ラウル・ホワイトホースに……勝った……。
仰向けに倒れ込む彼の胸からは大量の血液が溢れ、血の海を広げている。
虚ろな目をしたその男は、唇を動かしながら掠れた声で何かを言っていた。
「……アルト、リウス……すま、ない……おまえの……せかいを……あした、を……つくれな……か……た……」
やがて、その声は小さくなり……聞こえなくなっていく……。
……最後の最後まで、彼は自分達の世界しか……見ようとはしていなかった……。
「……本当に、勝手な人!……自分達の事ばっかり考えて……傷付けられた人の事なんて見もせずに……」
「……私も昔は彼に憧れていた……英雄的な活躍や騎士としての強さばかりを見て、この男の本質を見ようとはしなかった……。周りがきっと、そんな奴等ばかりだったから止めてくれる人間すら居なかったんだろう……」
レオナは哀れむ様に目を細めてそう言うと、膝を曲げて薄く開いた彼の目を閉じさせた。
頼られて、縋り付かれて、依存されて……この男はそんな多くの重圧から目を逸らす事が出来ずに、全てを救おうとした。
そんな孤独な彼を止めてくれる人は誰も居なかったのだ。
……私はこの男の考え方が嫌いだった、全てが嫌いだった。
自分の弱さを一切見せずにどこまでも足掻き続けるその姿は、私なんかより遥かに輝いて見えたから……。

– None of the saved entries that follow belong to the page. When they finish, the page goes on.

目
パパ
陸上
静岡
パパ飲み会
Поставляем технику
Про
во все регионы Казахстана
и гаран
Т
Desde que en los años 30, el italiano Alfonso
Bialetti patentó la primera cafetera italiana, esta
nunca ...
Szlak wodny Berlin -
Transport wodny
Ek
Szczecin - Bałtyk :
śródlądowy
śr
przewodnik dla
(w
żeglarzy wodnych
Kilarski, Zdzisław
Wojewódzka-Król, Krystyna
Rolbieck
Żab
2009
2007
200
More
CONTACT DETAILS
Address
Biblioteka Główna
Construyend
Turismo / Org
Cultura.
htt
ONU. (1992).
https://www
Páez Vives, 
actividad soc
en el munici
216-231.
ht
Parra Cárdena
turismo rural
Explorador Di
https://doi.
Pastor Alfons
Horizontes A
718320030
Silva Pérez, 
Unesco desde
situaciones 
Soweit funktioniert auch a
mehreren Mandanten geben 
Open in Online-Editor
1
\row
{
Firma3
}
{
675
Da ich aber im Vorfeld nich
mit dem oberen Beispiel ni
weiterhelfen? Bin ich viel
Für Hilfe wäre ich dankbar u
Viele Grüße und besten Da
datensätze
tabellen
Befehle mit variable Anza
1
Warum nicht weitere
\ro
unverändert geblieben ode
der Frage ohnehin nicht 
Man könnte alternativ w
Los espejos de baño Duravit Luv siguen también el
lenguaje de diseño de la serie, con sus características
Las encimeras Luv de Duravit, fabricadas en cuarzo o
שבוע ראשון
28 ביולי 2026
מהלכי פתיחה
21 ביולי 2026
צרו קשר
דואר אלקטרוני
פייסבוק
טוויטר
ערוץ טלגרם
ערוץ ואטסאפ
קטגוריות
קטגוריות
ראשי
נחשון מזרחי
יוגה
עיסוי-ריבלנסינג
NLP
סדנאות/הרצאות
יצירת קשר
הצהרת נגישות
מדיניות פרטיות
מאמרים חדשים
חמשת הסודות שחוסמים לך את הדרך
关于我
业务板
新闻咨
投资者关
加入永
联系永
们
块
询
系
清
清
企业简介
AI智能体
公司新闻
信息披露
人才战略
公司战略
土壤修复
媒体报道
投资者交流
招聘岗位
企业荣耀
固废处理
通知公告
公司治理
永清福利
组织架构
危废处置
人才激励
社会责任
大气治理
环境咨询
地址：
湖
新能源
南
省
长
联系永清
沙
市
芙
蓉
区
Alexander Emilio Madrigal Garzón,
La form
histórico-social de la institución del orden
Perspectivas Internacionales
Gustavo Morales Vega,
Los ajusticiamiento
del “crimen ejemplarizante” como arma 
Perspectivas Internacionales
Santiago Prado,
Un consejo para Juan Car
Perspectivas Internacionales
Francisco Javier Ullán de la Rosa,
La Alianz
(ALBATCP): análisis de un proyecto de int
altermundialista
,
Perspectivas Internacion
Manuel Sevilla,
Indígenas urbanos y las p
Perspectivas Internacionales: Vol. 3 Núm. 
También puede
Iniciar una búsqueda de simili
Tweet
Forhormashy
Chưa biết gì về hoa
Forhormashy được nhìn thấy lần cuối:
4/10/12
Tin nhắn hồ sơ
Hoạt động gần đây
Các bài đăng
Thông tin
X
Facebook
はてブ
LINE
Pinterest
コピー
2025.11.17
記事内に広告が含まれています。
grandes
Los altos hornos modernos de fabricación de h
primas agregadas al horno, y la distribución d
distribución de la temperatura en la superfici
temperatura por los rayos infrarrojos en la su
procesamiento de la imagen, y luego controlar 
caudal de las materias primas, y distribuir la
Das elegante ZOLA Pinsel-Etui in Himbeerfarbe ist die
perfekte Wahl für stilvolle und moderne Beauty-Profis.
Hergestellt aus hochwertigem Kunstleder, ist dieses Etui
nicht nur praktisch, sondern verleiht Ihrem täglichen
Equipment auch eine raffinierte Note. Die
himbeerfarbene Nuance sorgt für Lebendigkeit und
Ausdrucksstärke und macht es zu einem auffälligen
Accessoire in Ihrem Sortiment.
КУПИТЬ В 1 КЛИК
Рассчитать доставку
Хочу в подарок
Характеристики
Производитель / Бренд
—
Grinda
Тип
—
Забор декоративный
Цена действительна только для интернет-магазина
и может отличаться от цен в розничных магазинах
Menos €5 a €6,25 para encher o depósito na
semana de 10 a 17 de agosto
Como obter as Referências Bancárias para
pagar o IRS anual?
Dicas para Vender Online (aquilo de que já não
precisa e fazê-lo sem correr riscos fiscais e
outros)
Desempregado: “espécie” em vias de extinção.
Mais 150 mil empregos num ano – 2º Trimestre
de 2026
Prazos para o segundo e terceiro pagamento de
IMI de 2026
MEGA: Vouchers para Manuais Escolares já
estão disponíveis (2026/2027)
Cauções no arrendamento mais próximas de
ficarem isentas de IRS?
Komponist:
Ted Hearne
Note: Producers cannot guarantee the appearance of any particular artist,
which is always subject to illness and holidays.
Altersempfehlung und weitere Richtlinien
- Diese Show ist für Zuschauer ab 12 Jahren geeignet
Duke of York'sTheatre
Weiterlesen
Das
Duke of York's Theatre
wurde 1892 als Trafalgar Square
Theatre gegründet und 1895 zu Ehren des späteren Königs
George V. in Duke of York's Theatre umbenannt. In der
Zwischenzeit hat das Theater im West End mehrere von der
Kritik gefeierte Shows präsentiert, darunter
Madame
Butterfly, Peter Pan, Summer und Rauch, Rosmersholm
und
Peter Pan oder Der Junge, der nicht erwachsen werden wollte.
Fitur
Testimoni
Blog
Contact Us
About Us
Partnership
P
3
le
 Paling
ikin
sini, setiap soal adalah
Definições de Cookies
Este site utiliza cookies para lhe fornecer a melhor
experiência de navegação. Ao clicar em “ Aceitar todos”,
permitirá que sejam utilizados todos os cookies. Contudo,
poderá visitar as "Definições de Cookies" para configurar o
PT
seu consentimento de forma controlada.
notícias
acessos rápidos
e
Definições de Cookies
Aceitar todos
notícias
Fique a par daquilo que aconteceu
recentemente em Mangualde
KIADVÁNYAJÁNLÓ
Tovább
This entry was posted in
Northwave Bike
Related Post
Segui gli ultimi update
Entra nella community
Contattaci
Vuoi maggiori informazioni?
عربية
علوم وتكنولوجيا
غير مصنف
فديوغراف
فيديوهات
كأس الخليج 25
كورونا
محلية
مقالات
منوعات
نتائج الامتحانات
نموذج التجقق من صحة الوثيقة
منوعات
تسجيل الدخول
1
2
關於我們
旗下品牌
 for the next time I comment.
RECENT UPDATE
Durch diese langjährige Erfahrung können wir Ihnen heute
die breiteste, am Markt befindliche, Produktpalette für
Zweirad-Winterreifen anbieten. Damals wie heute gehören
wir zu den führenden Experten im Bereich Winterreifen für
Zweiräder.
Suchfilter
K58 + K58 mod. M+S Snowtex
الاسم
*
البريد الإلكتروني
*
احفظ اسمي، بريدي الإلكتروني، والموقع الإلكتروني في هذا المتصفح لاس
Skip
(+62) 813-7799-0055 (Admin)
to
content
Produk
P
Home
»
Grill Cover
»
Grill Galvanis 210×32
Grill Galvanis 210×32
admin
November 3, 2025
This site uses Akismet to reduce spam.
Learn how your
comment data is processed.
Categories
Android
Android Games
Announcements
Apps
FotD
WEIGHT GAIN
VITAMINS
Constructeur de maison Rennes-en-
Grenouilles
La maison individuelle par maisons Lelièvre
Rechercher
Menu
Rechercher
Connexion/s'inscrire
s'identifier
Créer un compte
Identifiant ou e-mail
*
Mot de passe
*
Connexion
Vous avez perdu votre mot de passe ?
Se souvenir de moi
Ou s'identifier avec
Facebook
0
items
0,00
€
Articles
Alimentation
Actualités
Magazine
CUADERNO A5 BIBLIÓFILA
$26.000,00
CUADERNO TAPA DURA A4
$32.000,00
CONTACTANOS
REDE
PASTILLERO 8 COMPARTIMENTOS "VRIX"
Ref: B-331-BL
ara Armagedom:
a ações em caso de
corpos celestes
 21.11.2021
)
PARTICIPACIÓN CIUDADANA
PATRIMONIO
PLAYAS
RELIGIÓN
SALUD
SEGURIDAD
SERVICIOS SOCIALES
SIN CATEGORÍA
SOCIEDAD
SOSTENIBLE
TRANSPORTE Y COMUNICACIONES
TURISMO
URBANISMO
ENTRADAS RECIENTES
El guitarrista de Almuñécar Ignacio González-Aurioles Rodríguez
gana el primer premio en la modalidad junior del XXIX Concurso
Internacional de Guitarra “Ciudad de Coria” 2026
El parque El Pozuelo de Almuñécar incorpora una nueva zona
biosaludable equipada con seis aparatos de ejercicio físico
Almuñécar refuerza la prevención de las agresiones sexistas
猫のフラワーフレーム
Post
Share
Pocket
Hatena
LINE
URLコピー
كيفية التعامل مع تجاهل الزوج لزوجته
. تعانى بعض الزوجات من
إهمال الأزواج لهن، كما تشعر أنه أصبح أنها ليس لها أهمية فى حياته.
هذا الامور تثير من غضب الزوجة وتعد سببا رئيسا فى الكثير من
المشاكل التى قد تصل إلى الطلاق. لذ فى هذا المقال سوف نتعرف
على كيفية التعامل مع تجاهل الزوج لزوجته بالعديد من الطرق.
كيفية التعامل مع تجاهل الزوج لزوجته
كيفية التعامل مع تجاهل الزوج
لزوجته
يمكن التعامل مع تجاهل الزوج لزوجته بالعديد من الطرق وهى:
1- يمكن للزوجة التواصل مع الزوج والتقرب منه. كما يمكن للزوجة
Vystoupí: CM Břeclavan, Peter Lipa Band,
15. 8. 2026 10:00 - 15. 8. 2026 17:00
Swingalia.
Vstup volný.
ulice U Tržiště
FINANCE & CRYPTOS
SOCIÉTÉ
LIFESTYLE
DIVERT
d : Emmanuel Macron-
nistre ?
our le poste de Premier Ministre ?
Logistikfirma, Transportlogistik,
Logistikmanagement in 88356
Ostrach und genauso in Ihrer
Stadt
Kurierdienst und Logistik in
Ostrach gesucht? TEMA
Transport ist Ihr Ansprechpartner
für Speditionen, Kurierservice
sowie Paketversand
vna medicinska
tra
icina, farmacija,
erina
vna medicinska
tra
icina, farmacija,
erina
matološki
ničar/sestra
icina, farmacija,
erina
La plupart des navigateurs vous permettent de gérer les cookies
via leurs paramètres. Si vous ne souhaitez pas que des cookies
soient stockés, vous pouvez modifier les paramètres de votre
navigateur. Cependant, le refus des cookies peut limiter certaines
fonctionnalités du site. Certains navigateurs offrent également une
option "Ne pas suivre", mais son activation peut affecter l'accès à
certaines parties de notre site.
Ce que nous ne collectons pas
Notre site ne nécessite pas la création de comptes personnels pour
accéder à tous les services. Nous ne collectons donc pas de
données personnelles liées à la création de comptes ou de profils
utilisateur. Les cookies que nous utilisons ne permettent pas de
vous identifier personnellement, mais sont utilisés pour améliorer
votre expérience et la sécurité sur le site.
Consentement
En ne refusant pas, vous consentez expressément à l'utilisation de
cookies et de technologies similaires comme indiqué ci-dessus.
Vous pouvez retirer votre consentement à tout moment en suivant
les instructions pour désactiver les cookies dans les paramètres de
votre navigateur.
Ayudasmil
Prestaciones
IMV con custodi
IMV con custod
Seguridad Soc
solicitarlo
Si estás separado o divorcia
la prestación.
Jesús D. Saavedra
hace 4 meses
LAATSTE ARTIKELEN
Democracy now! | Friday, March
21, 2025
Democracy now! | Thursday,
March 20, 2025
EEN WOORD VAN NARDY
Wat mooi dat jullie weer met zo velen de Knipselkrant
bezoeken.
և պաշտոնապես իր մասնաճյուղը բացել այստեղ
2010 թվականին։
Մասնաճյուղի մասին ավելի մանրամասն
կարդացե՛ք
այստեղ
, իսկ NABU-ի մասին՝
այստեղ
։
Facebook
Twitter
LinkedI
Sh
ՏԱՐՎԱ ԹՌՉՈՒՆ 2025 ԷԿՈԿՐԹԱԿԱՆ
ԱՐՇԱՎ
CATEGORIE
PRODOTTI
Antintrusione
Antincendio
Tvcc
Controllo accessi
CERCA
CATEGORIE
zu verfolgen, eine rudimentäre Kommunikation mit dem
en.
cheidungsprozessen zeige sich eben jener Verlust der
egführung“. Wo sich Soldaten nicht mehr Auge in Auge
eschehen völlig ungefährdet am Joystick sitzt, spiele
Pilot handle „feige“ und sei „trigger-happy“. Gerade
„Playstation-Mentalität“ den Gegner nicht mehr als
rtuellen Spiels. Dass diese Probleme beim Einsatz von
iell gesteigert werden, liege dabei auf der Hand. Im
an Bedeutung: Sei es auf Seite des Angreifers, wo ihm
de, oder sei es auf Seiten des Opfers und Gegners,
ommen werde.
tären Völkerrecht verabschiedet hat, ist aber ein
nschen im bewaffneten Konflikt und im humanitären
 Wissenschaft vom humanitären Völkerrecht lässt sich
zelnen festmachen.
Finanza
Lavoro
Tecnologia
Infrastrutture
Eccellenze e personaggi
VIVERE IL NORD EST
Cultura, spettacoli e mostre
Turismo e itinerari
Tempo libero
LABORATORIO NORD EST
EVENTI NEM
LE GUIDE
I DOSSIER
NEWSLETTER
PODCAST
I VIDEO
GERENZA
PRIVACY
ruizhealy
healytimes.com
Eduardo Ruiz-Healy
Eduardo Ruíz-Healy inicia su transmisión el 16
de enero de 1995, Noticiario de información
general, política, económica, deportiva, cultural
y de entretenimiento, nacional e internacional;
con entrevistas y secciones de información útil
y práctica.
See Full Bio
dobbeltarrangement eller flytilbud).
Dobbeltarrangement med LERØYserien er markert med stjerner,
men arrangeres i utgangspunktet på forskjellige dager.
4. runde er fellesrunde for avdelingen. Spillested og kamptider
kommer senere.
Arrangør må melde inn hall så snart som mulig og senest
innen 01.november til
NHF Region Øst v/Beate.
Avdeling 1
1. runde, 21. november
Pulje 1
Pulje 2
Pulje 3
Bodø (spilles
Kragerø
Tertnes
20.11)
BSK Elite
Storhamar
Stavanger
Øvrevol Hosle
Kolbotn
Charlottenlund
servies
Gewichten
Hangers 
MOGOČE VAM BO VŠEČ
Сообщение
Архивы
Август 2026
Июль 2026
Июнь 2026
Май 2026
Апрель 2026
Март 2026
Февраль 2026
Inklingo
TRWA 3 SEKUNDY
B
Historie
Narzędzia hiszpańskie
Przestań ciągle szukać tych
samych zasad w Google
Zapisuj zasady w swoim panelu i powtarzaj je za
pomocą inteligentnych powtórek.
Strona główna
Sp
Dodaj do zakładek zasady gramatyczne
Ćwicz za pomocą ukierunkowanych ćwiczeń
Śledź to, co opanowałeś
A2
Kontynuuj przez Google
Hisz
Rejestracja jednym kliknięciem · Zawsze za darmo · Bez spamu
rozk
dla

「……さて、まだ敵は残ってる……あの船を沈めるのはさすがに手間が掛かりそうだな……」
「……やれるよ、私には貴女が居るんだもん……レオナ……」
「……言ってくれるな、そこまで言われてしまったらもう私は歯止めが効かなくなるぞ?」
圧倒的な力を持つ空中空母を前にしても、私達は笑い合っていた。
隣に立つ彼女と手を結ぶと、その指を硬く握り合う。
……そう、私達は彼とは違う……孤独を吐き出し合って、弱さを見せられる対等な人が居る。
レオナは……私を好きだって、私が欲しいって……そう言ってくれた……。
手を握りながら巨大な船を睨み付けていると、後ろからジャンが声を掛ける。
「……あの船、護衛の姿も無いですし……独断でこちらまで侵入してきたのではないでしょうか?」
「独断で……?」
「魔界を現在治めているのは人間との戦争に対して非常に慎重な姿勢を見せている方だと聞きます……そんな方がこのような殺戮を突然行うとは考えられません……」
「……なるほど、魔界本国は今回の件に関して何も知らないという事か……」
「彼はかつて命を救った魔界に住むダークエルフと協力して今回の計画を実行したと言っていました……。彼等の件を魔界本国に伝える事が出来ればあの船を追い返す事が出来るかもしれません!」
「だが、魔界へどうやって伝えるんだ?……」
レオナのそんな問いにジャンは答えた。
押し付けられたとはいえ、彼女は王子という役割を懸命に果たそうと努力していたのだった。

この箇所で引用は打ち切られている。